Get out the red carpets! Many festivals honor the 7th Art. In Toulouse: Cinespaña, the Spanish film festival for 25 years; Cinélatino, the Latin American film festival; or the more crazy FIFIGROT, the International Greenlandic Film Festival - with its selection of films (documentaries and fictions, feature films and shorts) accompanied by music and parades. In Luchon (Haute-Garonne), during March, television creations are honored: fictions, documentaries and webseries receive their trophy, the Golden Pyrenees! In Foix (Ariège), in July, the International Festival "Resistances" promotes a cinema that is rarely shown on screens. In Auch (Gers), the Indépendance(s) et Création d'Auch film festival was created thanks to Ciné 32, which brings together professionals, film buffs, the curious and high school students to watch about fifty arthouse films. And it's been going well for more than twenty years! Because happiness is in the meadow, isn't it?

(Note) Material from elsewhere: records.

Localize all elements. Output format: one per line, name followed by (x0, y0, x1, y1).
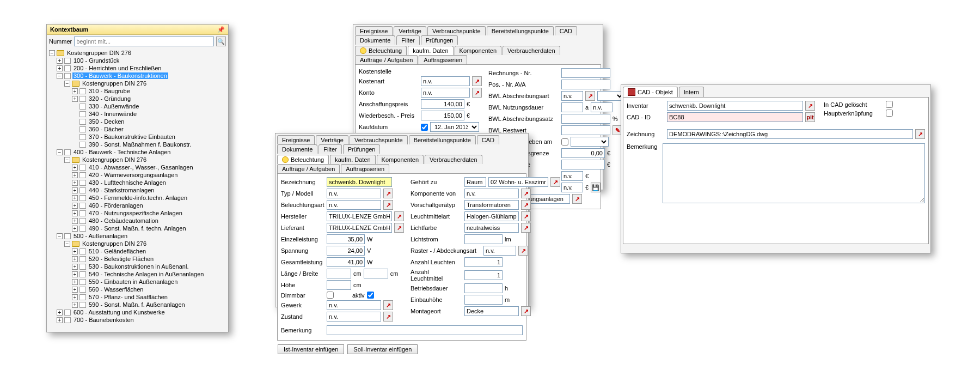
rechnr-input[interactable] (561, 68, 610, 78)
bwl-abschr-input[interactable] (561, 91, 583, 101)
tab-kaufm[interactable]: kaufm. Daten (408, 46, 453, 55)
tree-node[interactable]: 400 - Bauwerk - Technische Anlagen (72, 149, 171, 155)
extra-nv[interactable] (561, 171, 583, 181)
tree-node[interactable]: 590 - Sonst. Maßn. f. Außenanlagen (88, 301, 186, 308)
tree-node[interactable]: 390 - Sonst. Maßnahmen f. Baukonstr. (88, 141, 192, 148)
lookup-icon[interactable]: ↗ (383, 312, 393, 322)
einzel-input[interactable] (327, 234, 365, 244)
typ-input[interactable] (327, 189, 381, 198)
maxih-input[interactable] (561, 160, 605, 169)
gehoert-type[interactable] (464, 177, 486, 187)
expander[interactable]: + (72, 203, 78, 209)
tree-node[interactable]: 570 - Pflanz- und Saatflächen (88, 294, 169, 300)
tab-cad[interactable]: CAD (555, 26, 577, 35)
tab-auftraege[interactable]: Aufträge / Aufgaben (277, 164, 340, 173)
tree-node[interactable]: 490 - Sonst. Maßn. f. techn. Anlagen (88, 225, 187, 232)
tree-node[interactable]: 460 - Förderanlagen (88, 202, 144, 209)
expander[interactable]: − (57, 73, 63, 79)
tab-filter[interactable]: Filter (396, 35, 419, 45)
inventar-input[interactable] (667, 101, 803, 111)
tree-node[interactable]: 540 - Technische Anlagen in Außenanlagen (88, 271, 205, 277)
lieferant-input[interactable] (327, 223, 392, 233)
lookup-icon[interactable]: ↗ (805, 101, 815, 111)
expander[interactable]: + (72, 294, 78, 300)
einbau-input[interactable] (464, 295, 503, 305)
save-icon[interactable]: 💾 (591, 183, 601, 192)
tree-node[interactable]: 440 - Starkstromanlagen (88, 187, 155, 193)
soll-inventar-button[interactable]: Soll-Inventar einfügen (347, 344, 418, 354)
gewerk-input[interactable] (327, 300, 381, 310)
lookup-icon[interactable]: ↗ (383, 200, 393, 210)
anschaffung-input[interactable] (421, 99, 464, 109)
bwl-nutz-nv[interactable] (591, 102, 612, 112)
lookup-icon[interactable]: ↗ (472, 88, 482, 98)
tree-node[interactable]: 410 - Abwasser-, Wasser-, Gasanlagen (88, 164, 194, 171)
bemerkung-input[interactable] (327, 325, 523, 335)
lookup-icon[interactable]: ↗ (550, 177, 560, 187)
lookup-icon[interactable]: ↗ (585, 91, 595, 101)
expander[interactable]: + (72, 218, 78, 224)
expander[interactable]: + (72, 180, 78, 186)
tree-node[interactable]: 530 - Baukonstruktionen in Außenanl. (88, 263, 189, 270)
expander[interactable]: + (72, 271, 78, 277)
tab-dokumente[interactable]: Dokumente (355, 35, 395, 45)
expander[interactable]: − (57, 233, 63, 239)
tree-node[interactable]: 100 - Grundstück (72, 57, 120, 64)
tab-pruefungen[interactable]: Prüfungen (343, 144, 381, 154)
anzlm-input[interactable] (464, 270, 503, 280)
tree-node[interactable]: 500 - Außenanlagen (72, 233, 128, 239)
tab-vertraege[interactable]: Verträge (316, 135, 348, 144)
lichtstrom-input[interactable] (464, 234, 503, 244)
tab-vertraege[interactable]: Verträge (394, 26, 426, 35)
tab-cad[interactable]: CAD (477, 135, 499, 144)
hoehe-input[interactable] (327, 280, 351, 290)
expander[interactable]: + (72, 165, 78, 171)
lookup-icon[interactable]: ↗ (394, 211, 404, 221)
tab-verbrauchspunkte[interactable]: Verbrauchspunkte (427, 26, 486, 35)
extra-nv2[interactable] (561, 183, 583, 192)
expander[interactable]: + (57, 58, 63, 64)
tree-node[interactable]: Kostengruppen DIN 276 (81, 80, 148, 87)
lookup-icon[interactable]: ↗ (394, 223, 404, 233)
expander[interactable]: + (72, 172, 78, 178)
expander[interactable]: + (57, 65, 63, 71)
tab-cad-objekt[interactable]: CAD - Objekt (623, 87, 678, 97)
pit-badge[interactable]: pit (805, 112, 815, 122)
tab-verbraucherdaten[interactable]: Verbraucherdaten (503, 46, 560, 55)
expander[interactable]: + (72, 264, 78, 270)
cadid-input[interactable] (667, 112, 803, 122)
tree-node[interactable]: 200 - Herrichten und Erschließen (72, 65, 162, 71)
kostenart-input[interactable] (421, 76, 470, 86)
bemerkung-textarea[interactable] (663, 143, 925, 203)
expander[interactable]: + (72, 287, 78, 293)
lookup-icon[interactable]: ↗ (521, 223, 531, 233)
expander[interactable]: − (64, 157, 70, 163)
betriebs-input[interactable] (464, 283, 503, 293)
leuchtmittel-input[interactable] (464, 211, 519, 221)
expander[interactable]: + (72, 226, 78, 232)
tree-node[interactable]: 520 - Befestigte Flächen (88, 256, 155, 262)
breite-input[interactable] (364, 269, 388, 278)
expander[interactable]: + (57, 310, 63, 316)
tree-node[interactable]: Kostengruppen DIN 276 (81, 240, 148, 247)
tab-verbraucherdaten[interactable]: Verbraucherdaten (425, 155, 482, 164)
tab-kaufm[interactable]: kaufm. Daten (330, 155, 375, 164)
tree-node[interactable]: 480 - Gebäudeautomation (88, 217, 160, 224)
kompvon-input[interactable] (464, 189, 519, 198)
lookup-icon[interactable]: ↗ (915, 129, 925, 139)
expander[interactable]: − (49, 50, 55, 56)
expander[interactable]: + (72, 88, 78, 94)
expander[interactable]: + (72, 210, 78, 216)
vorschalt-input[interactable] (464, 200, 519, 210)
instand-input[interactable] (561, 148, 605, 158)
wiederbesch-input[interactable] (421, 111, 464, 120)
tab-beleuchtung[interactable]: Beleuchtung (277, 155, 329, 164)
tab-komponenten[interactable]: Komponenten (455, 46, 502, 55)
dimmbar-check[interactable] (327, 292, 334, 299)
tab-ereignisse[interactable]: Ereignisse (355, 26, 393, 35)
lookup-icon[interactable]: ↗ (521, 306, 531, 316)
anzleuchten-input[interactable] (464, 257, 503, 267)
tree-root[interactable]: Kostengruppen DIN 276 (66, 50, 132, 56)
tab-verbrauchspunkte[interactable]: Verbrauchspunkte (350, 135, 408, 144)
tab-komponenten[interactable]: Komponenten (377, 155, 424, 164)
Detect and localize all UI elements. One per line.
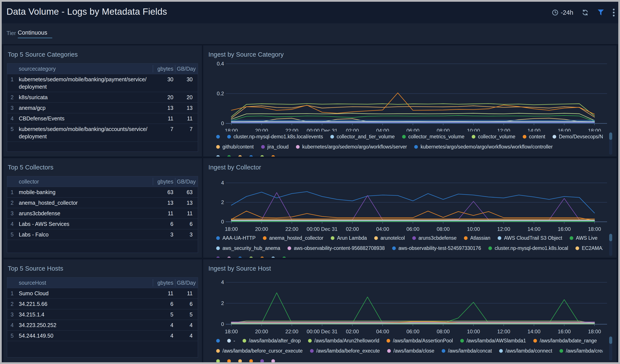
column-header-name[interactable]: collector [17, 176, 153, 187]
legend-item[interactable]: /aws/lambda/Arun2helloworld [308, 338, 379, 344]
table-row[interactable]: 334.215.1.455 [7, 309, 198, 320]
legend-item[interactable]: content [523, 134, 545, 140]
legend-item[interactable]: Arun Lambda [331, 235, 367, 241]
legend-item[interactable] [238, 257, 242, 258]
legend-item[interactable]: kubernetes/argo/sedemo/argo/workflows/se… [296, 144, 407, 150]
legend-item[interactable]: github/content [216, 144, 254, 150]
kebab-menu-button[interactable] [613, 8, 615, 17]
legend-item[interactable]: Demo/Devsecops/Nginx [553, 134, 603, 140]
legend-item[interactable] [260, 359, 264, 362]
legend-item[interactable] [271, 257, 275, 258]
legend-item[interactable] [216, 135, 220, 138]
legend-item[interactable]: jira_cloud [261, 144, 289, 150]
table-row[interactable]: 5Labs - Falco33 [7, 229, 198, 240]
legend-item[interactable]: AWS CloudTrail S3 Object [498, 235, 562, 241]
legend-item[interactable] [216, 359, 220, 362]
legend-scrollbar[interactable] [609, 336, 612, 361]
table-row[interactable]: 4Labs - AWS Services66 [7, 219, 198, 229]
chart-plot-collector[interactable]: 02418:0020:0022:0000:00 Dec 3102:0004:00… [203, 166, 617, 233]
column-header-name[interactable]: sourceHost [17, 277, 153, 288]
legend-item[interactable]: collector_volume [472, 134, 515, 140]
legend-item[interactable]: cluster.np-mysql-demo1.k8s.local/events [227, 134, 323, 140]
column-header-gbytes[interactable]: gbytes [153, 277, 175, 288]
column-header-gbday[interactable]: GB/Day [175, 176, 196, 187]
legend-item[interactable]: aws_security_hub_anema [216, 245, 280, 251]
legend-item[interactable] [216, 257, 220, 258]
table-row[interactable]: 5kubernetes/sedemo/mobile/banking/accoun… [7, 124, 198, 142]
legend-item[interactable] [249, 257, 253, 258]
series-line[interactable] [231, 293, 594, 324]
time-range-button[interactable]: -24h [552, 9, 573, 16]
table-row[interactable]: 2k8s/suricata2020 [7, 92, 198, 103]
table-row[interactable]: 554.244.149.5044 [7, 331, 198, 341]
legend-item[interactable] [216, 155, 220, 156]
legend-item[interactable]: collector_metrics_volume [402, 134, 464, 140]
legend-item[interactable]: arunotelcol [374, 235, 405, 241]
table-row[interactable]: 4CBDefense/Events1111 [7, 113, 198, 124]
legend-item[interactable] [238, 359, 242, 362]
filter-button[interactable] [597, 9, 604, 16]
legend-item[interactable] [271, 359, 275, 362]
legend-item[interactable]: collector_and_tier_volume [330, 134, 395, 140]
legend-item[interactable]: /aws/lambda/AWSlambda1 [460, 338, 526, 344]
column-header-gbytes[interactable]: gbytes [153, 63, 175, 74]
legend-item[interactable]: /aws/lambda/connect [499, 348, 552, 354]
legend-item[interactable]: EC2AMAZ-UIF5MB6 [575, 245, 603, 251]
legend-item[interactable]: aws-observability-test-524597330176 [392, 245, 481, 251]
legend-item[interactable] [282, 257, 286, 258]
legend-item[interactable]: - [227, 338, 235, 344]
legend-item[interactable] [249, 359, 253, 362]
table-row[interactable]: 3anema/gcp1313 [7, 103, 198, 113]
legend-item[interactable]: aruns3cbdefense [412, 235, 457, 241]
legend-item[interactable]: /aws/lambda/create_engine [559, 348, 603, 354]
refresh-button[interactable] [582, 9, 589, 16]
series-line[interactable] [231, 193, 594, 221]
column-header-name[interactable]: sourcecategory [17, 63, 153, 74]
legend-item[interactable] [260, 257, 264, 258]
legend-scrollbar-thumb[interactable] [609, 133, 612, 140]
legend-item[interactable] [249, 155, 253, 156]
legend-item[interactable] [271, 155, 275, 156]
tier-filter-value[interactable]: Continuous [18, 30, 47, 36]
legend-item[interactable]: aws-observability-content-956882708938 [288, 245, 385, 251]
legend-label: /aws/lambda/Arun2helloworld [314, 338, 379, 344]
legend-item[interactable]: anema_hosted_collector [263, 235, 323, 241]
series-line[interactable] [231, 211, 594, 221]
table-row[interactable]: 1mobile-banking6363 [7, 187, 198, 197]
chart-plot-source-host[interactable]: 02418:0020:0022:0000:00 Dec 3102:0004:00… [203, 268, 617, 336]
legend-item[interactable] [216, 339, 220, 343]
legend-dot-icon [414, 145, 418, 149]
legend-item[interactable]: AAA-UA-HTTP [216, 235, 256, 241]
chart-plot-source-category[interactable]: 00.20.418:0020:0022:0000:00 Dec 3102:000… [203, 56, 617, 131]
legend-item[interactable] [238, 155, 242, 156]
legend-item[interactable]: /aws/lambda/before_cursor_execute [216, 348, 303, 354]
column-header-gbday[interactable]: GB/Day [175, 63, 196, 74]
legend-item[interactable]: cluster.np-mysql-demo1.k8s.local [488, 245, 568, 251]
legend-item[interactable]: /aws/lambda/close [387, 348, 434, 354]
table-row[interactable]: 434.223.250.25244 [7, 320, 198, 331]
table-row[interactable]: 2anema_hosted_collector1313 [7, 197, 198, 208]
table-row[interactable]: 1Sumo Cloud1111 [7, 288, 198, 299]
legend-scrollbar[interactable] [609, 233, 612, 256]
legend-scrollbar-thumb[interactable] [609, 234, 612, 241]
column-header-gbday[interactable]: GB/Day [175, 277, 196, 288]
legend-item[interactable] [227, 155, 231, 156]
legend-item[interactable]: /aws/lambda/bdate_range [533, 338, 597, 344]
legend-item[interactable] [227, 257, 231, 258]
legend-scrollbar-thumb[interactable] [609, 336, 612, 344]
legend-scrollbar[interactable] [609, 132, 612, 155]
legend-item[interactable]: AWS Live [570, 235, 598, 241]
legend-item[interactable]: /aws/lambda/AssertionPool [387, 338, 453, 344]
series-line[interactable] [231, 93, 594, 114]
table-row[interactable]: 3aruns3cbdefense1111 [7, 208, 198, 219]
legend-item[interactable] [260, 155, 264, 156]
legend-item[interactable]: /aws/lambda/after_drop [243, 338, 301, 344]
column-header-gbytes[interactable]: gbytes [153, 176, 175, 187]
table-row[interactable]: 1kubernetes/sedemo/mobile/banking/paymen… [7, 74, 198, 92]
legend-item[interactable]: /aws/lambda/before_execute [310, 348, 380, 354]
legend-item[interactable]: kubernetes/argo/sedemo/argo/workflows/wo… [414, 144, 553, 150]
table-row[interactable]: 234.221.5.6666 [7, 299, 198, 309]
legend-item[interactable]: /aws/lambda/concat [442, 348, 492, 354]
legend-item[interactable]: Atlassian [464, 235, 490, 241]
legend-item[interactable] [227, 359, 231, 362]
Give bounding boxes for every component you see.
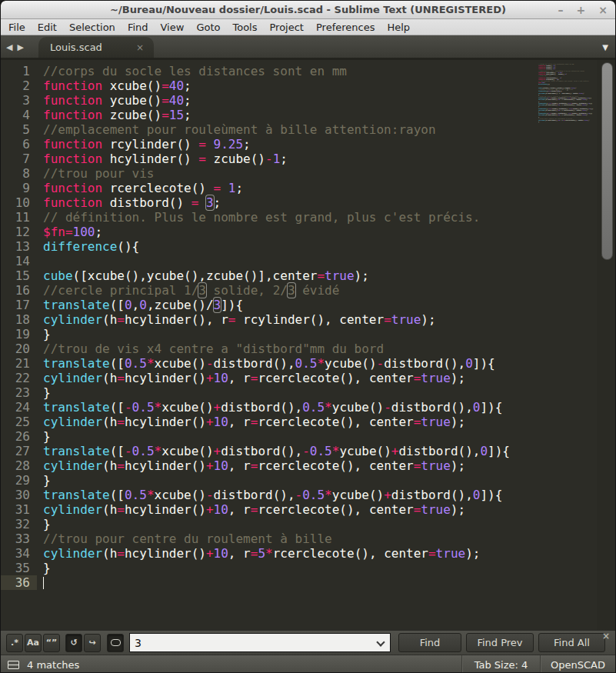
find-actions: FindFind PrevFind All [398, 633, 605, 652]
in-selection-toggle[interactable]: ↪ [84, 634, 101, 652]
maximize-icon[interactable]: + [577, 5, 586, 15]
code-line: 20//trou de vis x4 centre a "distbord"mm… [1, 341, 537, 356]
code-line: 33//trou pour centre du roulement à bill… [1, 531, 537, 546]
tab-close-icon[interactable]: × [136, 42, 144, 53]
find-button[interactable]: Find [398, 633, 461, 652]
code-area[interactable]: 1//corps du socle les distances sont en … [1, 64, 537, 590]
wrap-toggle[interactable]: ↺ [65, 634, 82, 652]
code-line: 13difference(){ [1, 239, 537, 254]
highlight-matches-icon [111, 639, 121, 646]
code-line: 6function rcylinder() = 9.25; [1, 137, 537, 152]
code-line: 22cylinder(h=hcylinder()+10, r=rcercleco… [1, 371, 537, 385]
regex-toggle[interactable]: .* [6, 634, 23, 652]
menu-selection[interactable]: Selection [63, 22, 122, 33]
find-panel-close-icon[interactable]: × [602, 631, 610, 641]
line-number: 23 [1, 385, 37, 400]
tabbar: ◀ ▶ Louis.scad × ▼ [1, 35, 615, 60]
whole-word-toggle[interactable]: “” [43, 634, 60, 652]
line-number: 15 [1, 268, 37, 283]
code-text: function rcylinder() = 9.25; [37, 137, 251, 152]
menu-project[interactable]: Project [263, 22, 309, 33]
syntax-indicator[interactable]: OpenSCAD [540, 655, 615, 673]
tab-forward-icon[interactable]: ▶ [17, 42, 23, 52]
code-text: function ycube()=40; [37, 93, 191, 108]
code-text [37, 575, 44, 590]
code-line: 35} [1, 561, 537, 575]
code-line: 9function rcerclecote() = 1; [1, 181, 537, 195]
code-line: 5//emplacement pour rouleùment à bille a… [1, 122, 537, 137]
menu-view[interactable]: View [155, 22, 191, 33]
find-input-wrap [129, 633, 391, 652]
panel-icon[interactable] [8, 661, 19, 669]
code-line: 3function ycube()=40; [1, 93, 537, 108]
line-number: 13 [1, 239, 37, 254]
menu-file[interactable]: File [2, 22, 32, 33]
code-line: 29} [1, 473, 537, 488]
code-text: } [37, 473, 51, 488]
code-line: 25cylinder(h=hcylinder()+10, r=rcercleco… [1, 415, 537, 429]
find-input[interactable] [129, 633, 391, 652]
menu-goto[interactable]: Goto [190, 22, 226, 33]
text-cursor [43, 577, 44, 589]
tab-louis-scad[interactable]: Louis.scad × [38, 37, 154, 58]
minimap[interactable]: //corps du socle les distances sont en m… [538, 63, 598, 630]
line-number: 29 [1, 473, 37, 488]
code-text: cylinder(h=hcylinder(), r= rcylinder(), … [37, 312, 436, 327]
minimize-icon[interactable]: – [558, 5, 564, 15]
case-sensitive-toggle[interactable]: Aa [25, 634, 42, 652]
code-text: translate([0.5*xcube()-distbord(),0.5*yc… [37, 356, 495, 371]
code-line: 27translate([-0.5*xcube()+distbord(),-0.… [1, 444, 537, 458]
highlight-matches-toggle[interactable] [107, 634, 124, 652]
code-line: 16//cercle principal 1/3 solide, 2/3 évi… [1, 283, 537, 298]
menu-preferences[interactable]: Preferences [310, 22, 381, 33]
find-prev-button[interactable]: Find Prev [466, 633, 534, 652]
code-line: 28cylinder(h=hcylinder()+10, r=rcercleco… [1, 458, 537, 473]
code-line: 21translate([0.5*xcube()-distbord(),0.5*… [1, 356, 537, 371]
status-left: 4 matches [1, 659, 461, 671]
code-text: // définition. Plus le nombre est grand,… [37, 210, 480, 225]
scrollbar-thumb[interactable] [601, 62, 613, 260]
code-text [37, 254, 43, 268]
line-number: 16 [1, 283, 37, 298]
code-line: 1//corps du socle les distances sont en … [1, 64, 537, 78]
code-text: } [37, 429, 51, 444]
menu-edit[interactable]: Edit [32, 22, 63, 33]
line-number: 10 [1, 195, 37, 210]
code-text: translate([-0.5*xcube()+distbord(),-0.5*… [37, 444, 510, 458]
tab-overflow-icon[interactable]: ▼ [602, 43, 608, 52]
line-number: 20 [1, 341, 37, 356]
line-number: 21 [1, 356, 37, 371]
code-line: 34cylinder(h=hcylinder()+10, r=5*rcercle… [1, 546, 537, 561]
code-text: //emplacement pour rouleùment à bille at… [37, 122, 436, 137]
tab-size-indicator[interactable]: Tab Size: 4 [461, 655, 540, 673]
tab-back-icon[interactable]: ◀ [6, 42, 12, 52]
close-icon[interactable]: × [598, 5, 608, 15]
menubar: FileEditSelectionFindViewGotoToolsProjec… [1, 19, 615, 35]
line-number: 36 [1, 575, 37, 590]
code-line: 8//trou pour vis [1, 166, 537, 181]
code-text: cylinder(h=hcylinder()+10, r=rcerclecote… [37, 458, 465, 473]
code-line: 15cube([xcube(),ycube(),zcube()],center=… [1, 268, 537, 283]
scrollbar-track[interactable] [597, 60, 615, 630]
menu-tools[interactable]: Tools [226, 22, 263, 33]
code-line: 14 [1, 254, 537, 268]
line-number: 26 [1, 429, 37, 444]
minimap-line: cylinder(h=hcylinder()+10, r=5*rcercleco… [538, 119, 598, 121]
code-text: function xcube()=40; [37, 78, 191, 93]
line-number: 19 [1, 327, 37, 341]
code-text: //trou pour centre du roulement à bille [37, 531, 332, 546]
menu-help[interactable]: Help [381, 22, 416, 33]
find-bar: .*Aa“”↺↪ FindFind PrevFind All × [1, 630, 615, 655]
titlebar[interactable]: ~/Bureau/Nouveau dossier/Louis.scad - Su… [1, 1, 615, 19]
menu-find[interactable]: Find [122, 22, 155, 33]
code-text: function distbord() = 3; [37, 195, 221, 210]
line-number: 33 [1, 531, 37, 546]
code-text: $fn=100; [37, 225, 102, 239]
line-number: 5 [1, 122, 37, 137]
find-all-button[interactable]: Find All [538, 633, 605, 652]
code-text: } [37, 327, 51, 341]
line-number: 28 [1, 458, 37, 473]
code-line: 30translate([0.5*xcube()-distbord(),-0.5… [1, 488, 537, 502]
code-text: translate([0.5*xcube()-distbord(),-0.5*y… [37, 488, 502, 502]
code-line: 4function zcube()=15; [1, 108, 537, 122]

Click-clack! It's in the box!

If Daguerre is at the origin of the concept, many other photographers have brought film into the great art of photography. The Midi-Toulousain region has its masters: the Eyssalet brothers (a family saga that goes back to 1860) criss-crossed the roads, peaks and lakes of the Pyrenees, taking a large number of pictures of traditional local life, developed at the Alix studio - a studio created by their mother in 1907 and active until 1961. A collection of 50,000 pieces was bequeathed to the city of Bagnères-de-Bigorre (it was formerly used for the production of postcards); or Germaine Chaumel (1895-1982), whose uncle Antoine Provost immortalized the terrible floods of 1875. At the same time draughtswoman, musician, opera singer, her destiny led her to the paths of photography (gravitating in a male universe by photographing rugby matches) and then to those of Freedom, since she covered the massive exodus of the Retirada, the Occupation and then the Liberation of Toulouse, always in the right place with a discreet framing, armed with her Rolleiflex, working full time for Paris soir or as a correspondent for various newspapers, including the New York Times. Founder with eleven of her comrades of the Club des Douze, she noticed the young Dieuzaide, a photographer whose international reputation still shines today. At the time of the Liberation of Toulouse, he immortalized General de Gaulle on the balcony of the Capitol, his first official portrait. Under the pseudonym Yan, he continued his career, even photographing stars such as Picasso and Dali. Honored with numerous awards, founding member of the Rencontres internationales d'Arles, he founded in 1974 in Toulouse the Château d'eau gallery, the first exhibition space in France dedicated to photography in all its forms. Photography is always in the spotlight thanks to the Toulouse festivals MAP and Manifesto.